Fui até a minha escrivaninha e apanhei uma fotografia ampliada. – Este é o meu método em casos desse tipo – expliquei.
– O senhor, certamente, faz as coisas com perfeição, sr. Holmes.
– Dificilmente eu seria o que sou, se não o fizesse. Agora, vejamos este vergão, que passa em volta do ombro direito. Você não percebe nada de extraordinário?
– Não posso dizer que sim.
– É evidente que os vergões têm intensidades desiguais. Há um salpico de sangue aqui e outro ali. Há sinais semelhantes neste outro vergão aqui embaixo.

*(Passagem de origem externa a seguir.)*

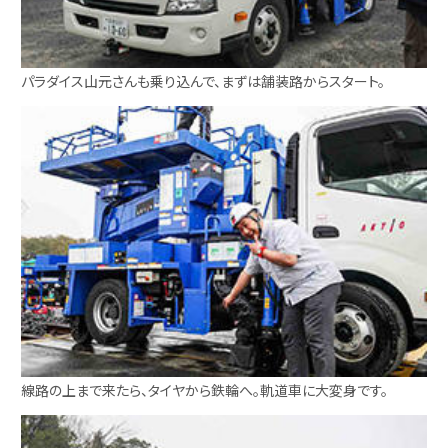
パラダイス山元さんも乗り込んで、まずは舗装路からスタート。
線路の上まで来たら、タイヤから鉄輪へ。軌道車に大変身です。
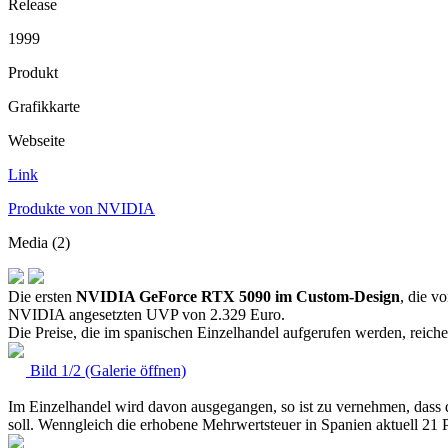
Release
1999
Produkt
Grafikkarte
Webseite
Link
Produkte von NVIDIA
Media (2)
Die ersten
NVIDIA GeForce RTX 5090 im Custom-Design
, die v
NVIDIA angesetzten UVP von 2.329 Euro.
Die Preise, die im spanischen Einzelhandel aufgerufen werden, reic
Bild 1/2 (Galerie öffnen)
Im Einzelhandel wird davon ausgegangen, so ist zu vernehmen, dass d
soll. Wenngleich die erhobene Mehrwertsteuer in Spanien aktuell 21 P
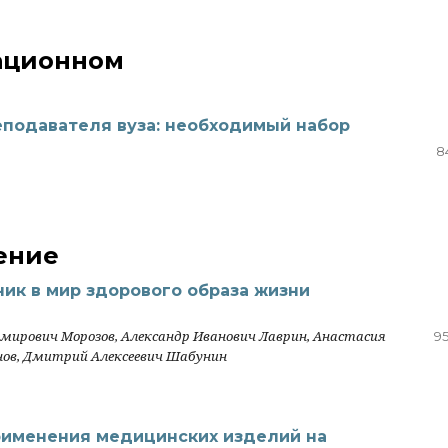
ационном
подавателя вуза: необходимый набор
8
ение
ик в мир здорового образа жизни
мирович Морозов, Александр Иванович Лаврин, Анастасия
95
нов, Дмитрий Алексеевич Шабунин
рименения медицинских изделий на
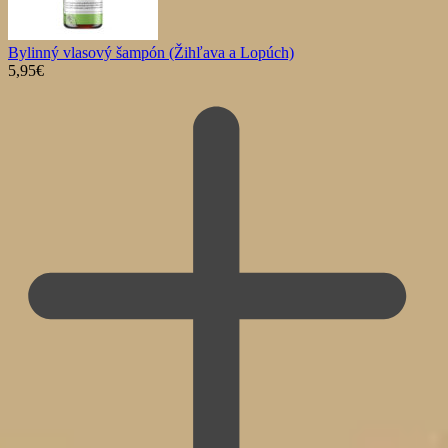
Bylinný vlasový šampón (Žihľava a Lopúch)
5,95
€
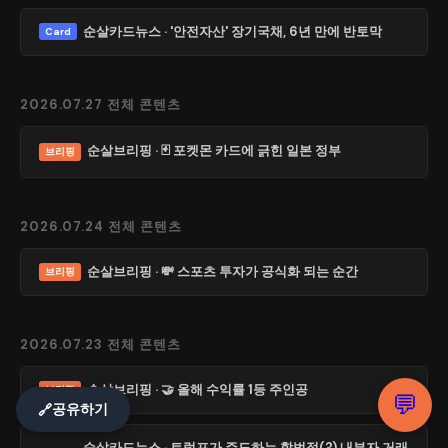
순살카드뉴스 · '안전자산' 장기국채, 6년 만에 반토막
Card
2026.07.27 전체 콘텐츠
순살브리핑 · 🃏 포켓몬 카드에 긁힌 일본 정부
브리핑
2026.07.24 전체 콘텐츠
순살브리핑 · 💸 스포츠 투자가 공식화 되는 순간
브리핑
2026.07.23 전체 콘텐츠
순살브리핑 · 🤝 올해 수익률 1등 주인공
브리핑
💬
공유하기
🔗
순살카드뉴스 · 트럼프가 주도하는 합법적(?) 내부자 거래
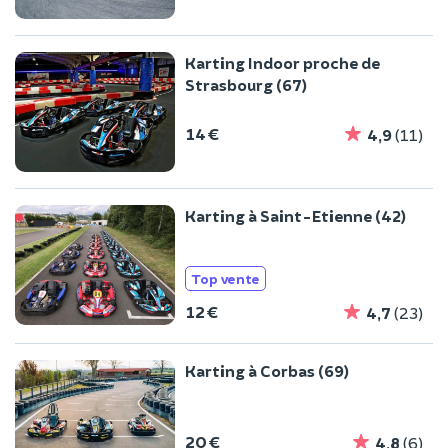
Karting Indoor proche de
Strasbourg (67)
14 €
4,9
(11)
Karting à Saint-Etienne (42)
Top vente
12 €
4,7
(23)
Karting à Corbas (69)
20 €
4,8
(6)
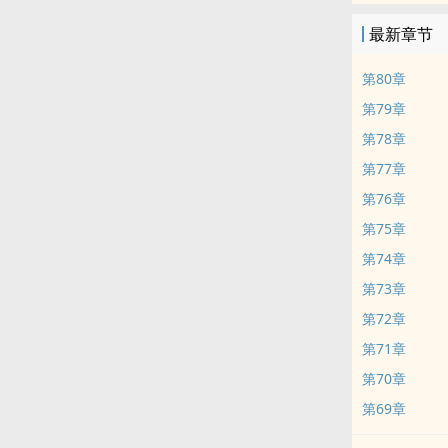
最新章节
第80章
第79章
第78章
第77章
第76章
第75章
第74章
第73章
第72章
第71章
第70章
第69章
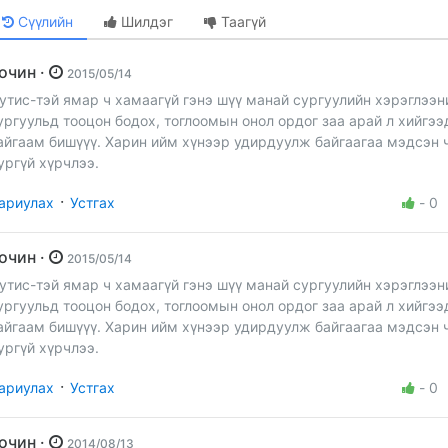
Сүүлийн
Шилдэг
Таагүй
Зочин ·
2015/05/14
утис-тэй ямар ч хамаагүй гэнэ шүү манай сургуулийн хэрэглээн
ургуульд тооцон бодох, тоглоомын онол ордог заа арай л хийгээ
айгаам бишүүү. Харин ийм хүнээр удирдуулж байгаагаа мэдсэн 
ургүй хүрчлээ.
·
ариулах
Устгах
-
0
Зочин ·
2015/05/14
утис-тэй ямар ч хамаагүй гэнэ шүү манай сургуулийн хэрэглээн
ургуульд тооцон бодох, тоглоомын онол ордог заа арай л хийгээ
айгаам бишүүү. Харин ийм хүнээр удирдуулж байгаагаа мэдсэн 
ургүй хүрчлээ.
·
ариулах
Устгах
-
0
Зочин ·
2014/08/13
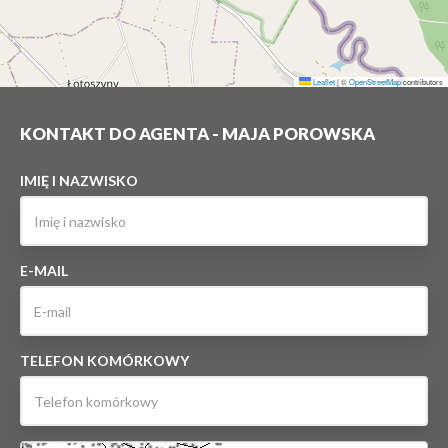
Leaflet
|
©
OpenStreetMap
contributors
KONTAKT DO AGENTA - MAJA POROWSKA
IMIĘ I NAZWISKO
E-MAIL
TELEFON KOMÓRKOWY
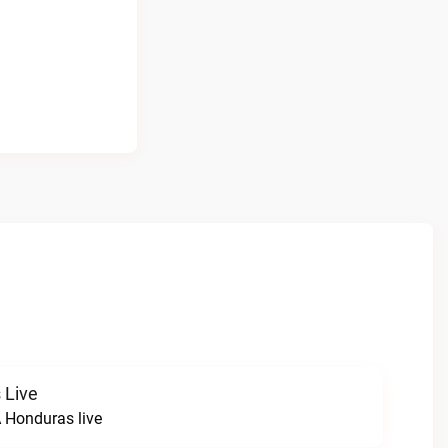
 Live
 Honduras live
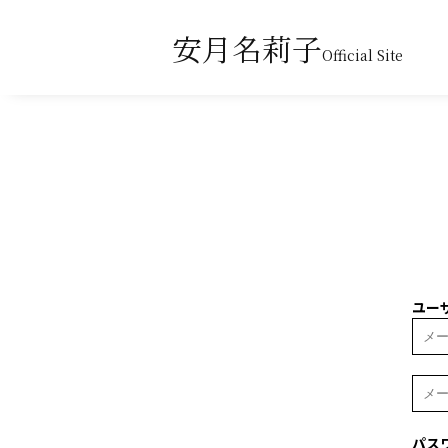
安月名莉子
Official Site
ユーザ
パス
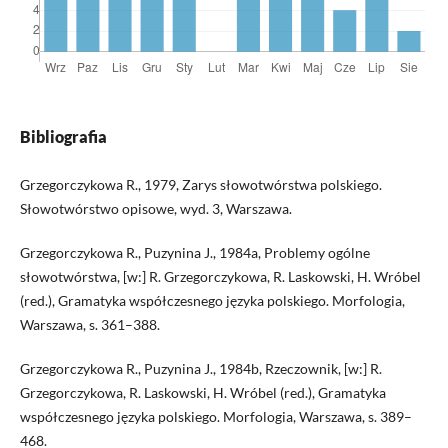
Bibliografia
Grzegorczykowa R., 1979, Zarys słowotwórstwa polskiego.
Słowotwórstwo opisowe, wyd. 3, Warszawa.
Grzegorczykowa R., Puzynina J., 1984a, Problemy ogólne
słowotwórstwa, [w:] R. Grzegorczykowa, R. Laskowski, H. Wróbel
(red.), Gramatyka współczesnego języka polskiego. Morfologia,
Warszawa, s. 361–388.
Grzegorczykowa R., Puzynina J., 1984b, Rzeczownik, [w:] R.
Grzegorczykowa, R. Laskowski, H. Wróbel (red.), Gramatyka
współczesnego języka polskiego. Morfologia, Warszawa, s. 389–
468.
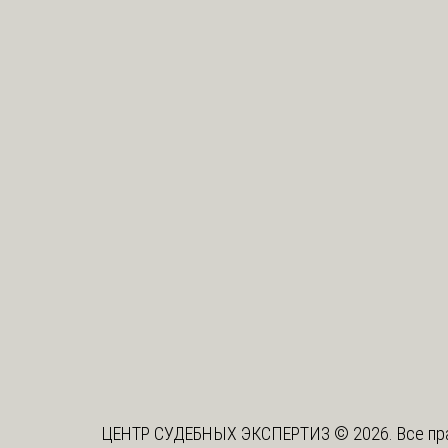
ЦЕНТР СУДЕБНЫХ ЭКСПЕРТИЗ © 2026. Все пр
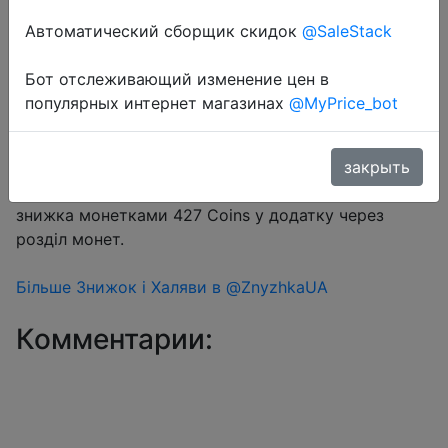
Автоматический сборщик скидок
@SaleStack
Бот отслеживающий изменение цен в
Перейти в магазин
популярных интернет магазинах
@MyPrice_bot
#Aliexpress
закрыть
Промокод розпродажу CDUA03 або AEUA3 +
знижка монетками 427 Coins у додатку через
розділ монет.
Більше Знижок і Халяви в @ZnyzhkaUA
Комментарии:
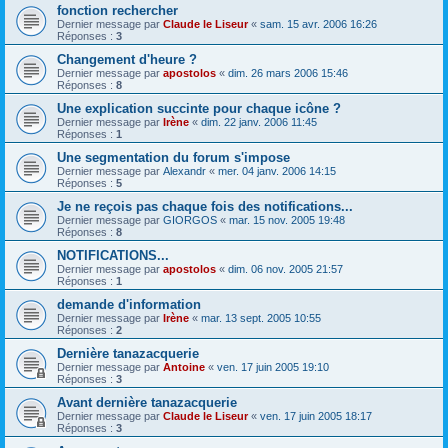
fonction rechercher
Dernier message par
Claude le Liseur
«
sam. 15 avr. 2006 16:26
Réponses :
3
Changement d'heure ?
Dernier message par
apostolos
«
dim. 26 mars 2006 15:46
Réponses :
8
Une explication succinte pour chaque icône ?
Dernier message par
Irène
«
dim. 22 janv. 2006 11:45
Réponses :
1
Une segmentation du forum s'impose
Dernier message par
Alexandr
«
mer. 04 janv. 2006 14:15
Réponses :
5
Je ne reçois pas chaque fois des notifications...
Dernier message par
GIORGOS
«
mar. 15 nov. 2005 19:48
Réponses :
8
NOTIFICATIONS...
Dernier message par
apostolos
«
dim. 06 nov. 2005 21:57
Réponses :
1
demande d'information
Dernier message par
Irène
«
mar. 13 sept. 2005 10:55
Réponses :
2
Dernière tanazacquerie
Dernier message par
Antoine
«
ven. 17 juin 2005 19:10
Réponses :
3
Avant dernière tanazacquerie
Dernier message par
Claude le Liseur
«
ven. 17 juin 2005 18:17
Réponses :
3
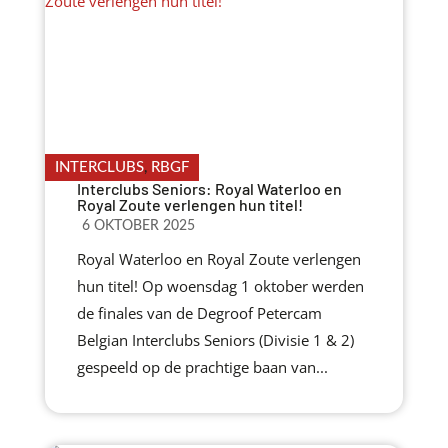
INTERCLUBS
,
RBGF
Interclubs Seniors: Royal Waterloo en
Royal Zoute verlengen hun titel!
6 OKTOBER 2025
Royal Waterloo en Royal Zoute verlengen
hun titel! Op woensdag 1 oktober werden
de finales van de Degroof Petercam
Belgian Interclubs Seniors (Divisie 1 & 2)
gespeeld op de prachtige baan van...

O que pode significar isto?
– Não tenho idéia. O senhor tem?
– Talvez sim. Talvez não. Eu terei condições de dizer algo mais. Qualquer coisa que defina o que produziu aquelas marcas nos aproximará do criminoso.
– Esta é, naturalmente, uma idéia absurda – disse o policial –, mas se uma rede de arame incandescente tivesse sido jogada nas costas dele, então aquelas marcas mais acentuadas representariam os pontos em que as malhas se cruzavam.
– Uma comparação bastante engenhosa. Ou devemos dizer um açoite com muitas cordas duras e pequenos nós.
– Por Deus, sr. Holmes, acho que o senhor conseguiu descobrir.
– Ou talvez a causa seja bem diferente, sr. Bardle. Mas o senhor ainda não tem base suficiente para efetuar uma prisão. Além disso, temos aquelas últimas palavras – “a juba do leão”.
– Eu tenho me perguntado se Ian...
– Sim, tenho considerado essa possibilidade. Se a primeira palavra poderia ter alguma semelhança com Murdoch – mas não tem. Ele a disse quase gritando. Tenho certeza de que a palavra era “Juba”.
– O senhor não tem nenhuma alternativa, sr. Holmes?